= Task directions =
The result should be an exact copy of the data, free of pictures.

# # # #

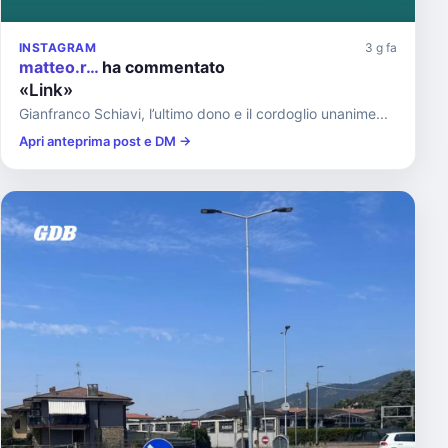
INSTAGRAM
3 g fa
matteo.r…
ha commentato
«Link»
Gianfranco Schiavi, l’ultimo dono e il cordoglio unanime...
Apri anteprima post e DM →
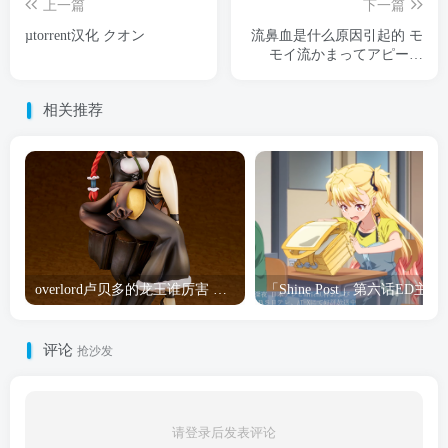
上一篇
下一篇
µtorrent汉化 クオン
流鼻血是什么原因引起的 モ
モイ流かまってアピール
法！
相关推荐
overlord卢贝多的龙王谁厉害 「Overlord」露普斯蕾琪娜·贝塔手办开订
「Shine Post」第六话ED
评论
抢沙发
请登录后发表评论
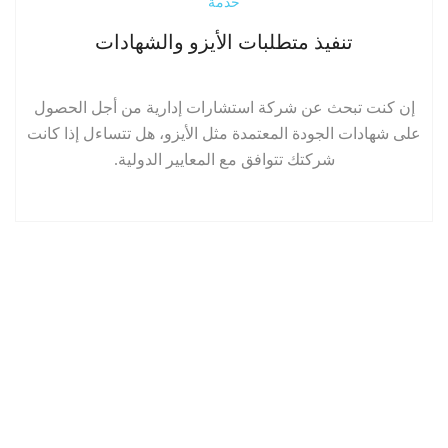
إقرأ المزيد
خدمة
تنفيذ متطلبات الأيزو والشهادات
إن كنت تبحث عن شركة استشارات إدارية من أجل الحصول
على شهادات الجودة المعتمدة مثل الأيزو، هل تتساءل إذا كانت
شركتك تتوافق مع المعايير الدولية.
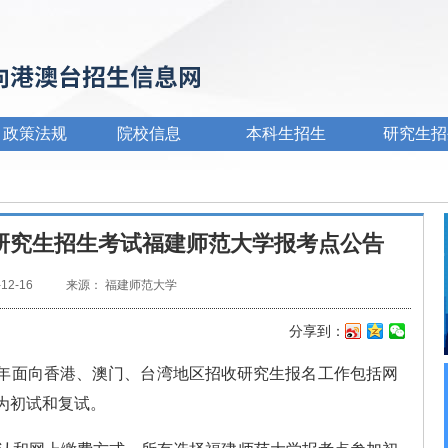
政策法规
院校信息
本科生招生
研究生招
区研究生招生考试福建师范大学报考点公告
-12-16
来源： 福建师范大学
分享到：
新
QQ
微
浪
空
信
年面向香港、澳门、台湾地区招收研究生报
名工作包括网
微
间
为初试和复试。
博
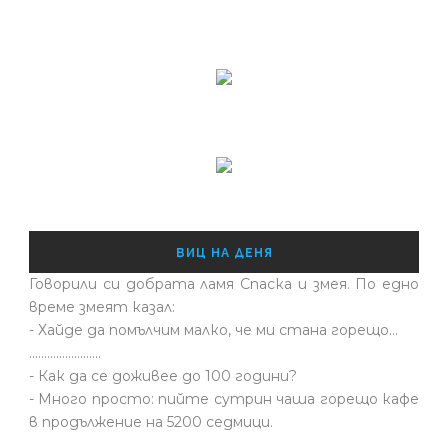
ВИЦ НА ДЕНЯ
Говорили си добрата ламя Спаска и змея. По едно
време змеят казал:
- Хайде да помълчим малко, че ми стана горещо...
........................
- Как да се доживее до 100 години?
- Много просто: пийте сутрин чаша горещо кафе
в продължение на 5200 седмици.
........................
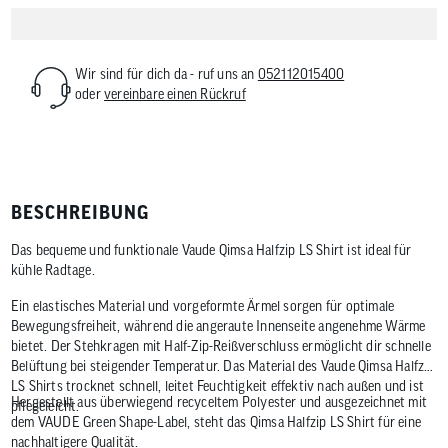
Wir sind für dich da - ruf uns an
052112015400
oder
vereinbare einen Rückruf
BESCHREIBUNG
Das bequeme und funktionale Vaude Qimsa Halfzip LS Shirt ist ideal für
kühle Radtage.
Ein elastisches Material und vorgeformte Ärmel sorgen für optimale
Bewegungsfreiheit, während die angeraute Innenseite angenehme Wärme
bietet. Der Stehkragen mit Half-Zip-Reißverschluss ermöglicht dir schnelle
Belüftung bei steigender Temperatur. Das Material des Vaude Qimsa Halfzip
LS Shirts trocknet schnell, leitet Feuchtigkeit effektiv nach außen und ist
Hergestellt aus überwiegend recyceltem Polyester und ausgezeichnet mit
pflegeleicht.
dem VAUDE Green Shape-Label, steht das Qimsa Halfzip LS Shirt für eine
nachhaltigere Qualität.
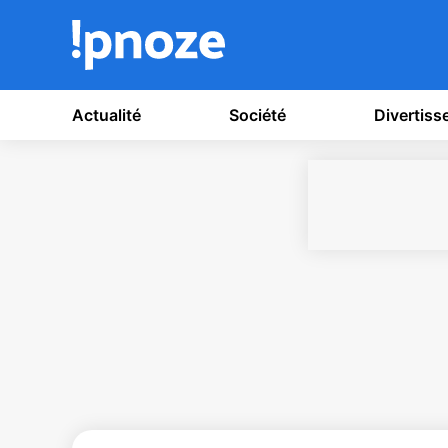
Actualité
Société
Divertis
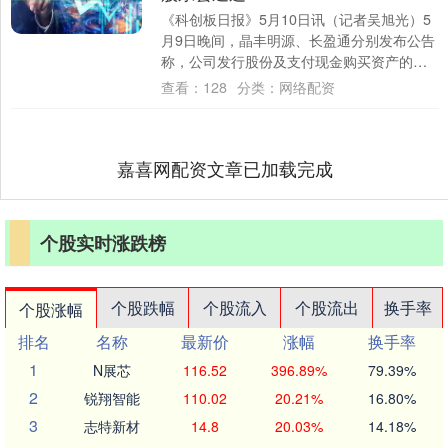
《科创板日报》5月10日讯（记者吴旭光）5
月9日晚间，晶丰明源、长盈通分别发布公告
称，公司发行股份及支付现金购买资产的议
案均获股东大会审议通过。 这意味着两家
查看：
128
分类：
网络配资
公....
嘉喜网配资文章已加载完成
个股实时涨跌榜
个股跌幅
个股流入
个股流出
换手率
个股涨幅
排名
名称
最新价
涨幅
换手率
1
N展芯
116.52
396.89%
79.39%
2
锐翔智能
110.02
20.21%
16.80%
3
志特新材
14.8
20.03%
14.18%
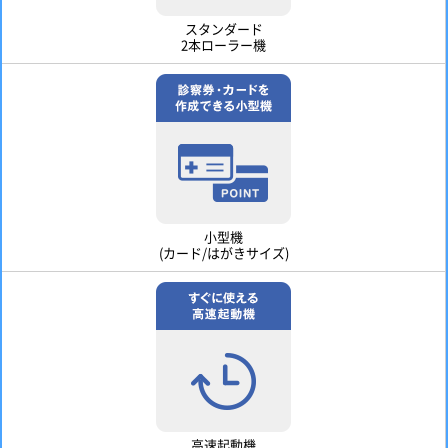
スタンダード
2本ローラー機
小型機
(カード/はがきサイズ)
高速起動機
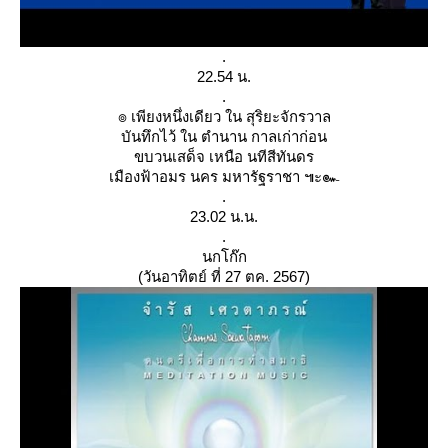
.
22.54 น.
.
๏ เพียงหนึ่งเดียว ใน สุริยะจักรวาล
บันทึกไว้ ใน ตำนาน กาลเก่าก่อน
ขบวนเสด็จ เหนือ นทีสีทันดร
เมืองฟ้าอมร นคร มหารัฐราชา ๚ะ๛
.
23.02 น.น.
.
นกโก๊ก
(วันอาทิตย์ ที่ 27 ตค. 2567)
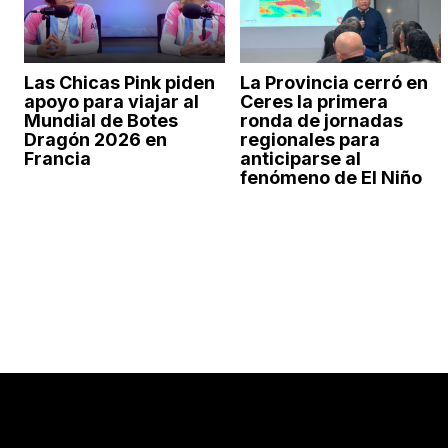
Las Chicas Pink piden
La Provincia cerró en
apoyo para viajar al
Ceres la primera
Mundial de Botes
ronda de jornadas
Dragón 2026 en
regionales para
Francia
anticiparse al
fenómeno de El Niño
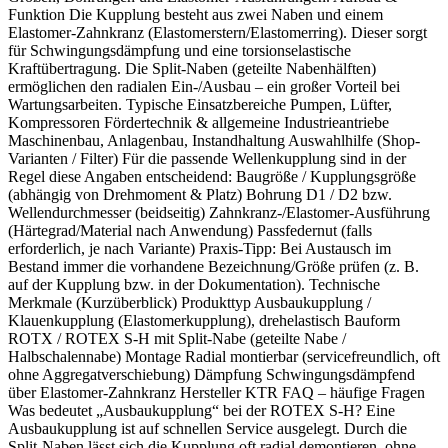
Funktion Die Kupplung besteht aus zwei Naben und einem
Elastomer-Zahnkranz (Elastomerstern/Elastomerring). Dieser sorgt
für Schwingungsdämpfung und eine torsionselastische
Kraftübertragung. Die Split-Naben (geteilte Nabenhälften)
ermöglichen den radialen Ein-/Ausbau – ein großer Vorteil bei
Wartungsarbeiten. Typische Einsatzbereiche Pumpen, Lüfter,
Kompressoren Fördertechnik & allgemeine Industrieantriebe
Maschinenbau, Anlagenbau, Instandhaltung Auswahlhilfe (Shop-
Varianten / Filter) Für die passende Wellenkupplung sind in der
Regel diese Angaben entscheidend: Baugröße / Kupplungsgröße
(abhängig von Drehmoment & Platz) Bohrung D1 / D2 bzw.
Wellendurchmesser (beidseitig) Zahnkranz-/Elastomer-Ausführung
(Härtegrad/Material nach Anwendung) Passfedernut (falls
erforderlich, je nach Variante) Praxis-Tipp: Bei Austausch im
Bestand immer die vorhandene Bezeichnung/Größe prüfen (z. B.
auf der Kupplung bzw. in der Dokumentation). Technische
Merkmale (Kurzüberblick) Produkttyp Ausbaukupplung /
Klauenkupplung (Elastomerkupplung), drehelastisch Bauform
ROTX / ROTEX S-H mit Split-Nabe (geteilte Nabe /
Halbschalennabe) Montage Radial montierbar (servicefreundlich, oft
ohne Aggregatverschiebung) Dämpfung Schwingungsdämpfend
über Elastomer-Zahnkranz Hersteller KTR FAQ – häufige Fragen
Was bedeutet „Ausbaukupplung“ bei der ROTEX S-H? Eine
Ausbaukupplung ist auf schnellen Service ausgelegt. Durch die
Split-Naben lässt sich die Kupplung oft radial demontieren, ohne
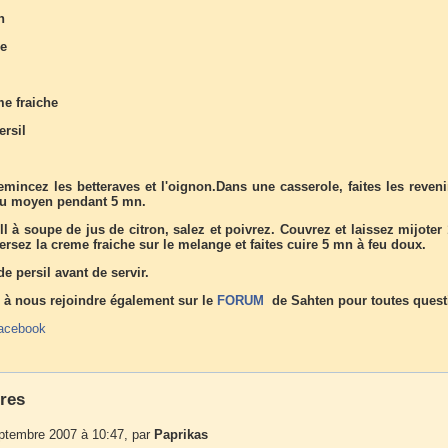
n
re
me fraiche
ersil
mincez les betteraves et l'oignon.Dans une casserole, faites les reveni
feu moyen pendant 5 mn.
ll à soupe de jus de citron, salez et poivrez. Couvrez et laissez mijote
ersez la creme fraiche sur le melange et faites cuire 5 mn à feu doux.
 persil avant de servir.
 à nous rejoindre également sur le
FORUM
de Sahten pour toutes quest
acebook
res
eptembre 2007 à 10:47, par
Paprikas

# # # #

= Task answer =
INSTAGRAM
3 g fa
matteo.r…
ha commentato
«Link»
Gianfranco Schiavi, l’ultimo dono e il cordoglio unanime...
Apri anteprima post e DM →
上一篇
下一篇
µtorrent汉化 クオン
流鼻血是什么原因引起的 モ
モイ流かまってアピール
法！
相关推荐
overlord卢贝多的龙王谁厉害 「Overlord」露普斯蕾琪娜·贝塔手办开订
「Shine Post」第六话ED
评论
抢沙发
请登录后发表评论
إقرأ المزيد
خدمة
تنفيذ متطلبات الأيزو والشهادات
إن كنت تبحث عن شركة استشارات إدارية من أجل الحصول
على شهادات الجودة المعتمدة مثل الأيزو، هل تتساءل إذا كانت
شركتك تتوافق مع المعايير الدولية.
政策法规
院校信息
本科生招生
研究生招
区研究生招生考试福建师范大学报考点公告
-12-16
来源： 福建师范大学
分享到：
新
QQ
微
浪
空
信
年面向香港、澳门、台湾地区招收研究生报
名工作包括网
微
间
为初试和复试。
博
ВИЦ НА ДЕНЯ
Говорили си добрата ламя Спаска и змея. По едно
време змеят казал:
- Хайде да помълчим малко, че ми стана горещо...
........................
- Как да се доживее до 100 години?
- Много просто: пийте сутрин чаша горещо кафе
в продължение на 5200 седмици.
........................
Wir sind für dich da - ruf uns an
052112015400
oder
vereinbare einen Rückruf
BESCHREIBUNG
Das bequeme und funktionale Vaude Qimsa Halfzip LS Shirt ist ideal für
kühle Radtage.
Ein elastisches Material und vorgeformte Ärmel sorgen für optimale
Bewegungsfreiheit, während die angeraute Innenseite angenehme Wärme
bietet. Der Stehkragen mit Half-Zip-Reißverschluss ermöglicht dir schnelle
Belüftung bei steigender Temperatur. Das Material des Vaude Qimsa Halfzip
LS Shirts trocknet schnell, leitet Feuchtigkeit effektiv nach außen und ist
Hergestellt aus überwiegend recyceltem Polyester und ausgezeichnet mit
pflegeleicht.
dem VAUDE Green Shape-Label, steht das Qimsa Halfzip LS Shirt für eine
nachhaltigere Qualität.
Actualité
Société
Divertis
《科创板日报》5月10日讯（记者吴旭光）5
月9日晚间，晶丰明源、长盈通分别发布公告
称，公司发行股份及支付现金购买资产的议
案均获股东大会审议通过。 这意味着两家
查看：
128
分类：
网络配资
公....
嘉喜网配资文章已加载完成
个股实时涨跌榜
个股跌幅
个股流入
个股流出
换手率
个股涨幅
排名
名称
最新价
涨幅
换手率
1
N展芯
116.52
396.89%
79.39%
2
锐翔智能
110.02
20.21%
16.80%
3
志特新材
14.8
20.03%
14.18%
スタンダード
2本ローラー機
小型機
(カード/はがきサイズ)
高速起動機
.
22.54 น.
.
๏ เพียงหนึ่งเดียว ใน สุริยะจักรวาล
บันทึกไว้ ใน ตำนาน กาลเก่าก่อน
ขบวนเสด็จ เหนือ นทีสีทันดร
เมืองฟ้าอมร นคร มหารัฐราชา ๚ะ๛
.
23.02 น.น.
.
นกโก๊ก
(วันอาทิตย์ ที่ 27 ตค. 2567)
Las Chicas Pink piden
La Provincia cerró en
apoyo para viajar al
Ceres la primera
Mundial de Botes
ronda de jornadas
Dragón 2026 en
regionales para
Francia
anticiparse al
fenómeno de El Niño
Funktion Die Kupplung besteht aus zwei Naben und einem
Elastomer-Zahnkranz (Elastomerstern/Elastomerring). Dieser sorgt
für Schwingungsdämpfung und eine torsionselastische
Kraftübertragung. Die Split-Naben (geteilte Nabenhälften)
ermöglichen den radialen Ein-/Ausbau – ein großer Vorteil bei
Wartungsarbeiten. Typische Einsatzbereiche Pumpen, Lüfter,
Kompressoren Fördertechnik & allgemeine Industrieantriebe
Maschinenbau, Anlagenbau, Instandhaltung Auswahlhilfe (Shop-
Varianten / Filter) Für die passende Wellenkupplung sind in der
Regel diese Angaben entscheidend: Baugröße / Kupplungsgröße
(abhängig von Drehmoment & Platz) Bohrung D1 / D2 bzw.
Wellendurchmesser (beidseitig) Zahnkranz-/Elastomer-Ausführung
(Härtegrad/Material nach Anwendung) Passfedernut (falls
erforderlich, je nach Variante) Praxis-Tipp: Bei Austausch im
Bestand immer die vorhandene Bezeichnung/Größe prüfen (z. B.
auf der Kupplung bzw. in der Dokumentation). Technische
Merkmale (Kurzüberblick) Produkttyp Ausbaukupplung /
Klauenkupplung (Elastomerkupplung), drehelastisch Bauform
ROTX / ROTEX S-H mit Split-Nabe (geteilte Nabe /
Halbschalennabe) Montage Radial montierbar (servicefreundlich, oft
ohne Aggregatverschiebung) Dämpfung Schwingungsdämpfend
über Elastomer-Zahnkranz Hersteller KTR FAQ – häufige Fragen
Was bedeutet „Ausbaukupplung“ bei der ROTEX S-H? Eine
Ausbaukupplung ist auf schnellen Service ausgelegt. Durch die
Split-Naben lässt sich die Kupplung oft radial demontieren, ohne
n
re
me fraiche
ersil
mincez les betteraves et l'oignon.Dans une casserole, faites les reveni
feu moyen pendant 5 mn.
ll à soupe de jus de citron, salez et poivrez. Couvrez et laissez mijote
ersez la creme fraiche sur le melange et faites cuire 5 mn à feu doux.
 persil avant de servir.
 à nous rejoindre également sur le
FORUM
de Sahten pour toutes quest
acebook
res
eptembre 2007 à 10:47, par
Paprikas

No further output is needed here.